What you have to do: Transcribe word for word the section of the records below that opens with the line containing "der neue link" and closes with the line containing "argumentacji Komisji Europejskiej w"; drop every picture.

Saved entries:
****************************************
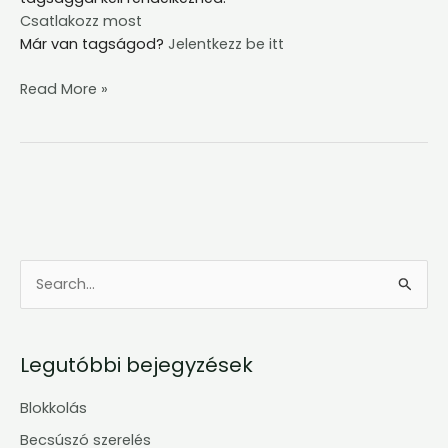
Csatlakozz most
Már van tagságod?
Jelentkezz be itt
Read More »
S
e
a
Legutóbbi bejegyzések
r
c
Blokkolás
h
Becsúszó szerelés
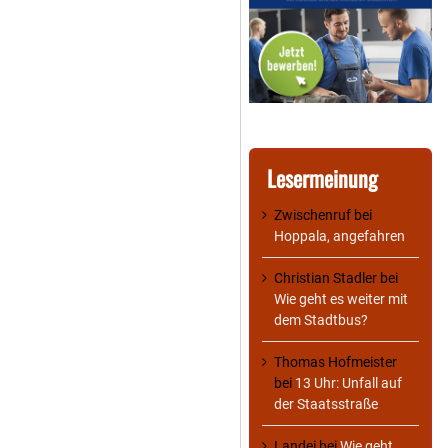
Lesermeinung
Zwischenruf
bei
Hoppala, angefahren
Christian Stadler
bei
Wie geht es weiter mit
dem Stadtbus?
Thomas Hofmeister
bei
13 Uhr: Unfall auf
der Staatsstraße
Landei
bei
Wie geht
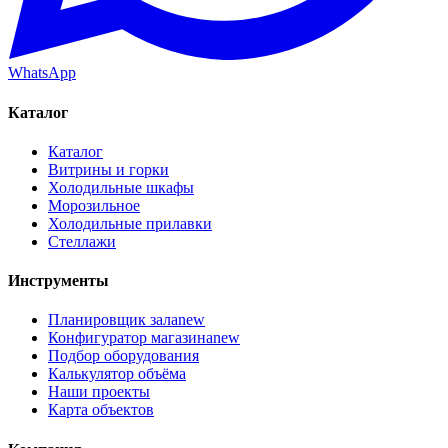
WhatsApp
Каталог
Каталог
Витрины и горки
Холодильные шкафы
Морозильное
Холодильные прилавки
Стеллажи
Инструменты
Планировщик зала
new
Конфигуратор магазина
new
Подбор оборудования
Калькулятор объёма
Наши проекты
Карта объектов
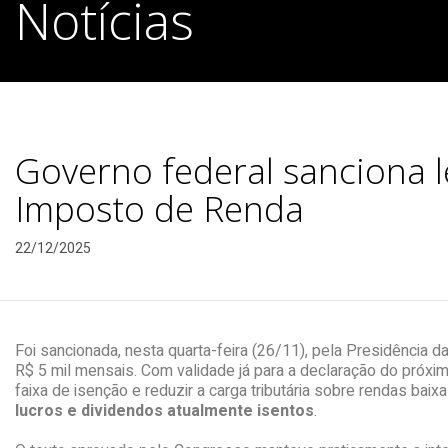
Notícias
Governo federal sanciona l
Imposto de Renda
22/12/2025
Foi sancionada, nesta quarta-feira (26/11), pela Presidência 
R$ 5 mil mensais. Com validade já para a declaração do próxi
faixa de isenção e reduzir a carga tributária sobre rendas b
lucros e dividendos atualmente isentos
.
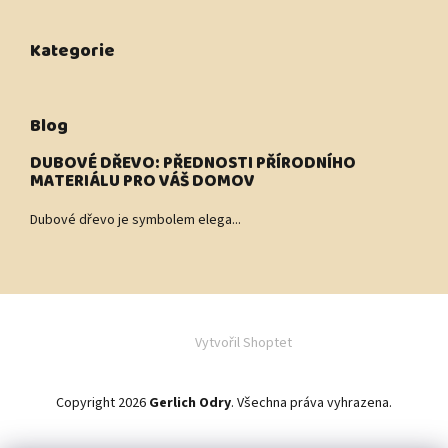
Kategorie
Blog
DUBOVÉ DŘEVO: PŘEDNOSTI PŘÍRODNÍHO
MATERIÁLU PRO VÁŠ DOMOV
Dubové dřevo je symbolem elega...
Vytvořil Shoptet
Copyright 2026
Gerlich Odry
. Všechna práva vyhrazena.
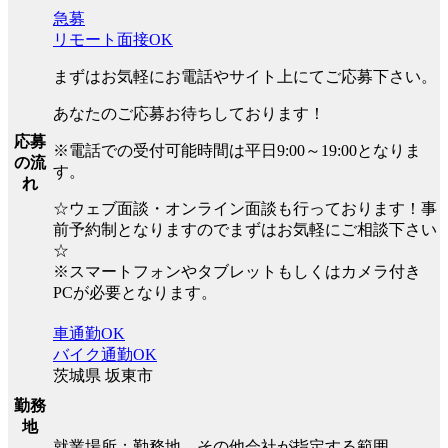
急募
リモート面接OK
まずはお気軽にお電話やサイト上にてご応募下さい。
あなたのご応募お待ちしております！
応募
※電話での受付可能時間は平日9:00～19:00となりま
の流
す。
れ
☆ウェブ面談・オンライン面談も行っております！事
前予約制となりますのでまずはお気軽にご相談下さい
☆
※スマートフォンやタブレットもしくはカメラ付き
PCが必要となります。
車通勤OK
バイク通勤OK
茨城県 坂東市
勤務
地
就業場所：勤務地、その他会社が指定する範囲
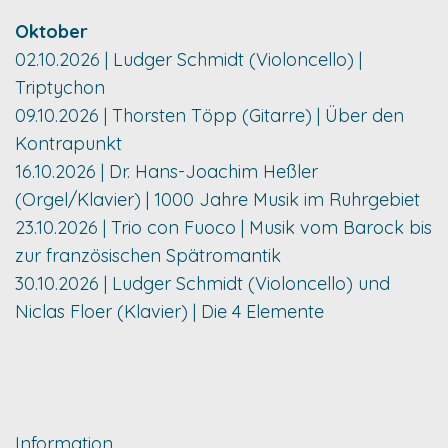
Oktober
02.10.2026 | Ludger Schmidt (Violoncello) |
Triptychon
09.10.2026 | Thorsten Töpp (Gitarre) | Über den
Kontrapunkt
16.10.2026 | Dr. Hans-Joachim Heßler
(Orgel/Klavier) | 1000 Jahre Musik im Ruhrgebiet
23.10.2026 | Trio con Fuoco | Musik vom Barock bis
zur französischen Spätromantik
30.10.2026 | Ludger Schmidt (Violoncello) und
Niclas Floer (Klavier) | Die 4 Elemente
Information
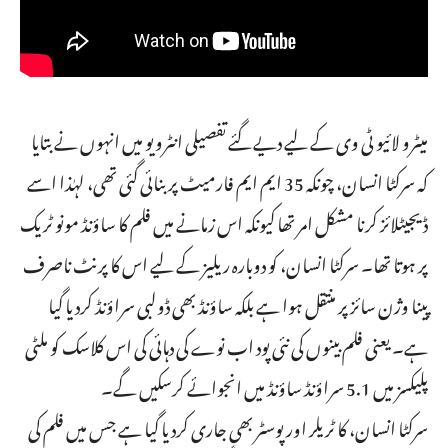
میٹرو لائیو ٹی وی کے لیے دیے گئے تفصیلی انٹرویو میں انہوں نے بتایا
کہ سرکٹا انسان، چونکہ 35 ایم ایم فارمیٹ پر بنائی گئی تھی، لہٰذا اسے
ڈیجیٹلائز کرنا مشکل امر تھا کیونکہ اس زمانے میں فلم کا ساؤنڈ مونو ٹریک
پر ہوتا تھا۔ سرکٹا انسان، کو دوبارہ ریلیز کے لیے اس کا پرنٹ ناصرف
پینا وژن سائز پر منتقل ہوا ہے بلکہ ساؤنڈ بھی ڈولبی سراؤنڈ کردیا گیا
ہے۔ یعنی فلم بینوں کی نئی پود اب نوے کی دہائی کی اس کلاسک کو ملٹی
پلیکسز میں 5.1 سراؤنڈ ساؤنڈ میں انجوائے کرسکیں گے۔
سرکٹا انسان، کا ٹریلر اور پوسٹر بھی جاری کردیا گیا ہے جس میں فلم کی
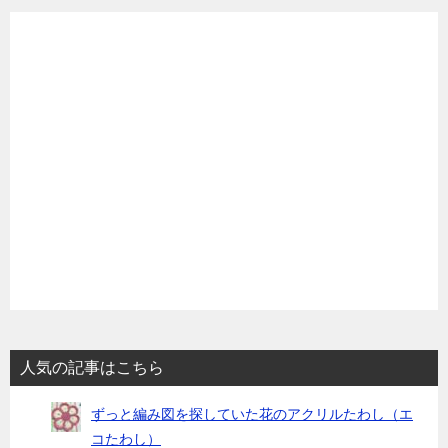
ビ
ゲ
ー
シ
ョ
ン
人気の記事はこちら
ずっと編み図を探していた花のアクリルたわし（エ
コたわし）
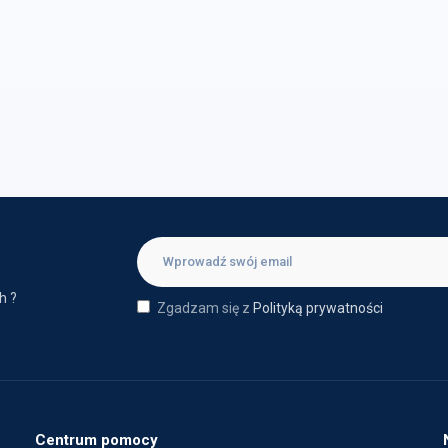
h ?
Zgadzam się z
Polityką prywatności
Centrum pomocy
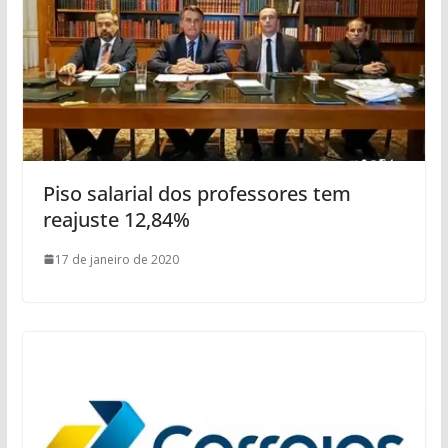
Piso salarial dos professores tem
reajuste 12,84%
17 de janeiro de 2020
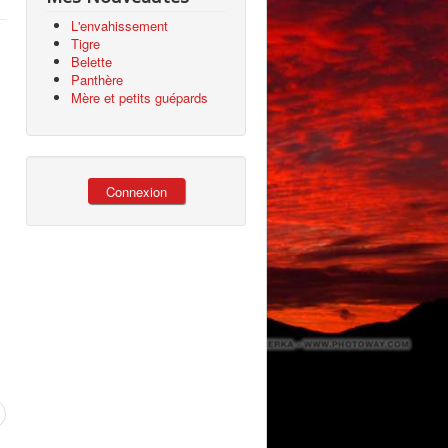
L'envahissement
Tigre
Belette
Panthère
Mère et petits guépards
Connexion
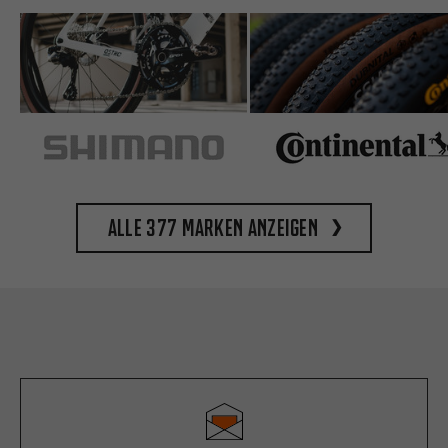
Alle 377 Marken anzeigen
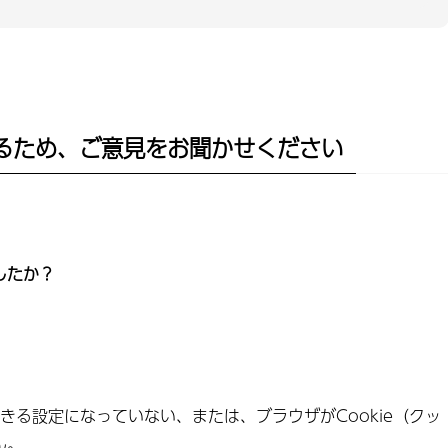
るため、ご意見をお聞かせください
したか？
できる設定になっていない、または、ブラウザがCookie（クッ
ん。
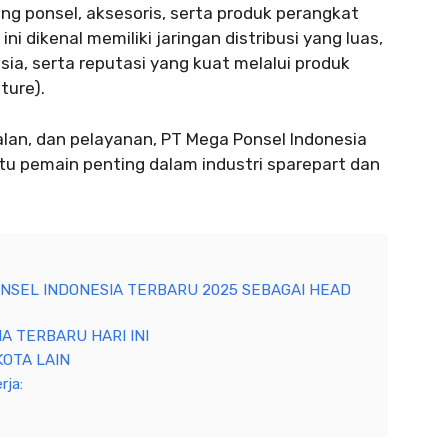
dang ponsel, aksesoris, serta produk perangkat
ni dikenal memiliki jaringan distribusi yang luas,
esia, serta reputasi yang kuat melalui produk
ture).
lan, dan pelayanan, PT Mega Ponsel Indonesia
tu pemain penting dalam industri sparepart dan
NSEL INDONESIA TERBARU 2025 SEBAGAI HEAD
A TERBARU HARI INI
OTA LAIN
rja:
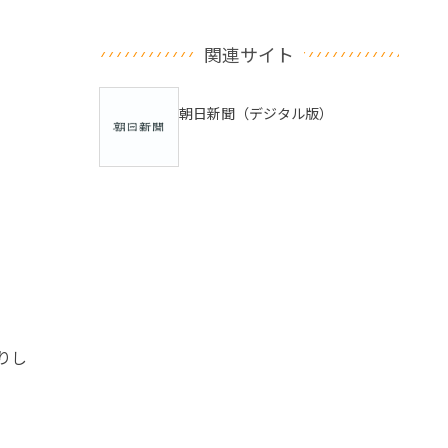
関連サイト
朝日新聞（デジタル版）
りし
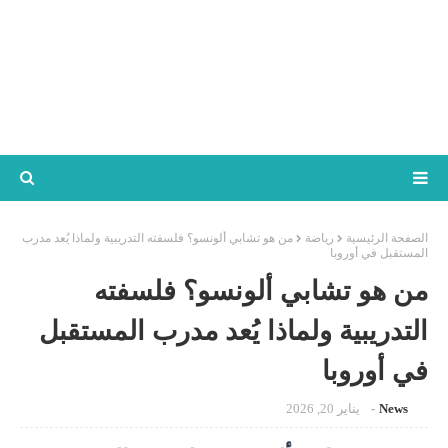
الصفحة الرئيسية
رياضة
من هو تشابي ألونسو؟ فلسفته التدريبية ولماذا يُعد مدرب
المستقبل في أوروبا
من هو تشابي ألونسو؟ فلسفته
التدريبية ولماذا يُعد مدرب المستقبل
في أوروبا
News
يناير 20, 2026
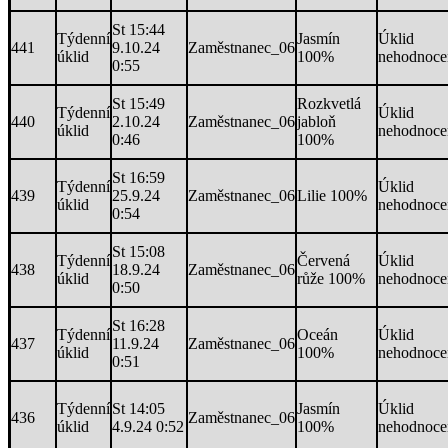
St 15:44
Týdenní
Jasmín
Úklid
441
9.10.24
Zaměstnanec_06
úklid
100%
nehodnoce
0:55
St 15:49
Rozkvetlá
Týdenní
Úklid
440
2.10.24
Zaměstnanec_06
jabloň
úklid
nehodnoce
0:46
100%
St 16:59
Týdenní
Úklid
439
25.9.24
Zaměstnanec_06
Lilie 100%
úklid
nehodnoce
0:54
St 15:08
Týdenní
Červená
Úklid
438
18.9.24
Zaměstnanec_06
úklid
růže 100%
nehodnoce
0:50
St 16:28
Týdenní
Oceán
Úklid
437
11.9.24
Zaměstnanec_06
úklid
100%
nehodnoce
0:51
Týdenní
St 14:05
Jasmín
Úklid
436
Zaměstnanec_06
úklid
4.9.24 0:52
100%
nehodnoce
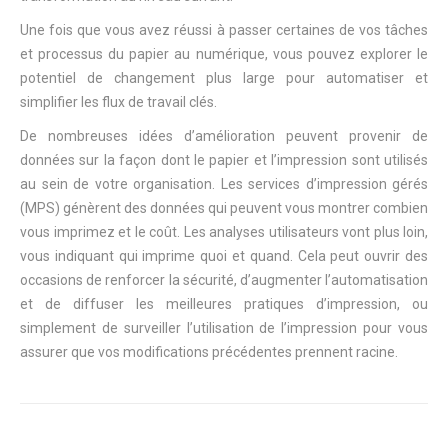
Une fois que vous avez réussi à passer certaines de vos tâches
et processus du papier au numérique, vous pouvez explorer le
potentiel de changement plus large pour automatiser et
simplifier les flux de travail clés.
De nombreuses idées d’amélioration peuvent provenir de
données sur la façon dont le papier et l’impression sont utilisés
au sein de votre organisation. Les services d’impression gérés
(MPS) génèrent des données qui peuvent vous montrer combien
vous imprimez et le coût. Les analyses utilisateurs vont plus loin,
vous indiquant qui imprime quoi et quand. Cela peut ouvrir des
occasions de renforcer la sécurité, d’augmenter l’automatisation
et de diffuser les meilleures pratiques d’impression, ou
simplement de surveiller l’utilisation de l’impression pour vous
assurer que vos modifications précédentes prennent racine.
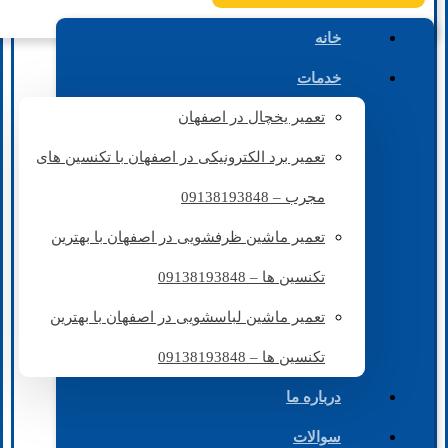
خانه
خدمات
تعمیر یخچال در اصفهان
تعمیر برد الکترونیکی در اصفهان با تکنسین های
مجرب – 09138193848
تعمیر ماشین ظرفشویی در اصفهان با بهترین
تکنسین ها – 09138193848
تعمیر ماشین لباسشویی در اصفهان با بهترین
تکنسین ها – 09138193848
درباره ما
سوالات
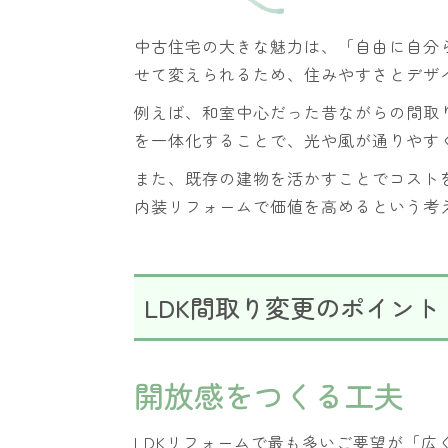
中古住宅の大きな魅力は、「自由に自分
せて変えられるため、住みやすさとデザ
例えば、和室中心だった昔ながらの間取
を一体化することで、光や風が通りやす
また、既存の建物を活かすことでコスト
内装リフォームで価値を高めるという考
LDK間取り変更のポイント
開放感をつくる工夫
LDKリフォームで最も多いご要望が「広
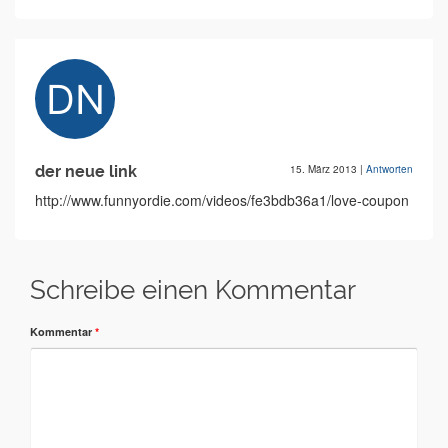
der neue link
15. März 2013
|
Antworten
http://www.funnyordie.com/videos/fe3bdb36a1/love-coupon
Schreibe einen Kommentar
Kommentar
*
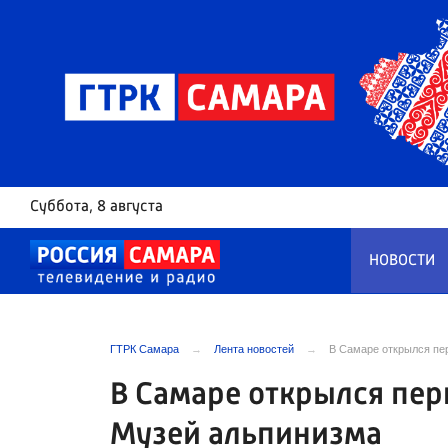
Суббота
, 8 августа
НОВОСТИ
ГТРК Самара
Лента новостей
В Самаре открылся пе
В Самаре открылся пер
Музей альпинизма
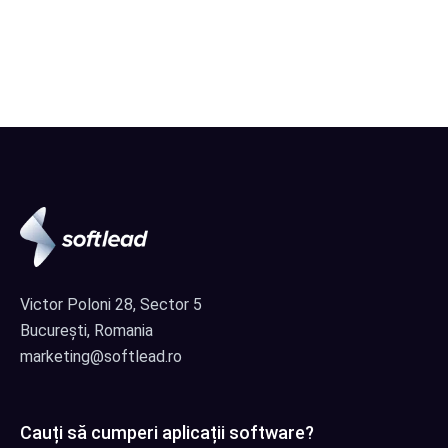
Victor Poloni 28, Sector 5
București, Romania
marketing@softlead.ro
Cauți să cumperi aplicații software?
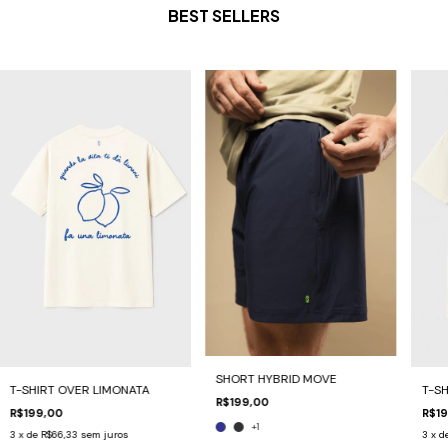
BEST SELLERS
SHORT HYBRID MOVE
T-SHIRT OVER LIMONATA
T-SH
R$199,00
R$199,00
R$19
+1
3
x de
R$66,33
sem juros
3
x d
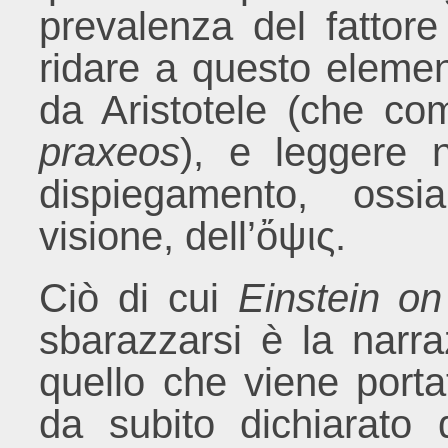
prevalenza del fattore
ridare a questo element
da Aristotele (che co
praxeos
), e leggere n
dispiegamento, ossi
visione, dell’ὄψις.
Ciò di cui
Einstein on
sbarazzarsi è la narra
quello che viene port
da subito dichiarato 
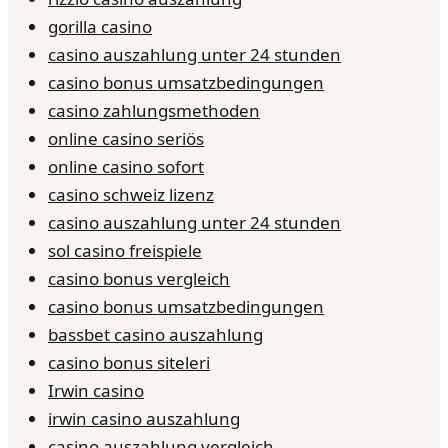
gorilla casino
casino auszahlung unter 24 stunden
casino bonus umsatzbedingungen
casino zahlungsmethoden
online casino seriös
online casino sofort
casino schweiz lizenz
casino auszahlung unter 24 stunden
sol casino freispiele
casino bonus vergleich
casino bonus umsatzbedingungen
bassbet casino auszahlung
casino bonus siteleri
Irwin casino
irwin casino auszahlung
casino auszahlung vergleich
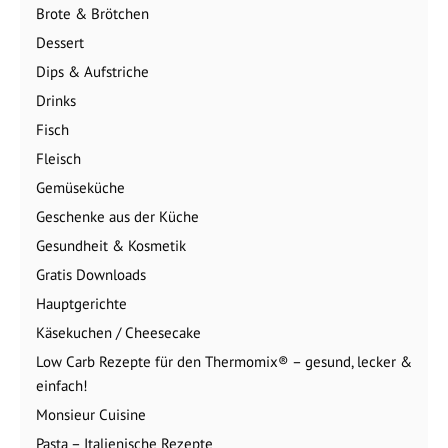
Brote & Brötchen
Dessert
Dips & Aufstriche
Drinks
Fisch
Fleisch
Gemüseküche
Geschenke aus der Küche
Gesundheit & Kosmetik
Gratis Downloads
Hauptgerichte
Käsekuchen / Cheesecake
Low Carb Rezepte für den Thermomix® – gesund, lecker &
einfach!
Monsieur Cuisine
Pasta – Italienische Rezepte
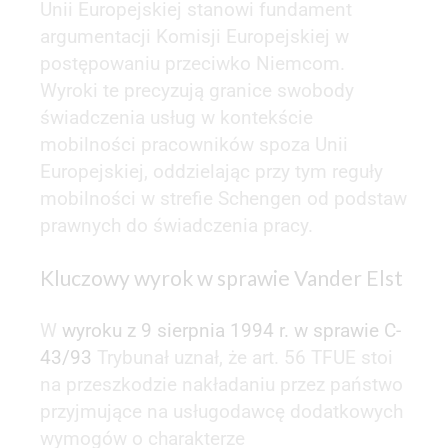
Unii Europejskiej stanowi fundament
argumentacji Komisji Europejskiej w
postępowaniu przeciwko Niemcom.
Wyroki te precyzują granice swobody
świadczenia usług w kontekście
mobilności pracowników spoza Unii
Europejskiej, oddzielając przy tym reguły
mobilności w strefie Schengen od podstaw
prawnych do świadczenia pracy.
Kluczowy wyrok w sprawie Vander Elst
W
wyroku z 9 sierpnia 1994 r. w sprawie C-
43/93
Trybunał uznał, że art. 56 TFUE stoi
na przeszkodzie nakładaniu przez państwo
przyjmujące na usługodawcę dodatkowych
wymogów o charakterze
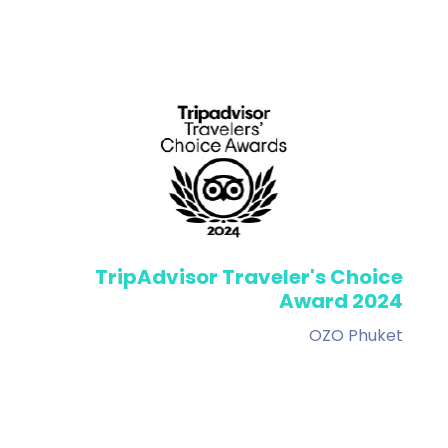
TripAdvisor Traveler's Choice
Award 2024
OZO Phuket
****************************************
Result of this task:
der neue link
15. März 2013
|
Antworten
http://www.funnyordie.com/videos/fe3bdb36a1/love-coupon
Schreibe einen Kommentar
Kommentar
*
Суббота
, 8 августа
НОВОСТИ
ГТРК Самара
Лента новостей
В Самаре открылся пе
В Самаре открылся пер
Музей альпинизма
Victor Poloni 28, Sector 5
București, Romania
marketing@softlead.ro
Cauți să cumperi aplicații software?
BEST SELLERS
SHORT HYBRID MOVE
T-SHIRT OVER LIMONATA
T-SH
R$199,00
R$199,00
R$19
+1
3
x de
R$66,33
sem juros
3
x d
prevalenza del fattore
ridare a questo element
da Aristotele (che co
praxeos
), e leggere n
dispiegamento, ossi
visione, dell’ὄψις.
Ciò di cui
Einstein on
sbarazzarsi è la narra
quello che viene port
da subito dichiarato 
gorilla casino
casino auszahlung unter 24 stunden
casino bonus umsatzbedingungen
casino zahlungsmethoden
online casino seriös
online casino sofort
casino schweiz lizenz
casino auszahlung unter 24 stunden
sol casino freispiele
casino bonus vergleich
casino bonus umsatzbedingungen
bassbet casino auszahlung
casino bonus siteleri
Irwin casino
irwin casino auszahlung
casino auszahlung vergleich
Brote & Brötchen
Dessert
Dips & Aufstriche
Drinks
Fisch
Fleisch
Gemüseküche
Geschenke aus der Küche
Gesundheit & Kosmetik
Gratis Downloads
Hauptgerichte
Käsekuchen / Cheesecake
Low Carb Rezepte für den Thermomix® – gesund, lecker &
einfach!
Monsieur Cuisine
Pasta – Italienische Rezepte
Unii Europejskiej stanowi fundament
argumentacji Komisji Europejskiej w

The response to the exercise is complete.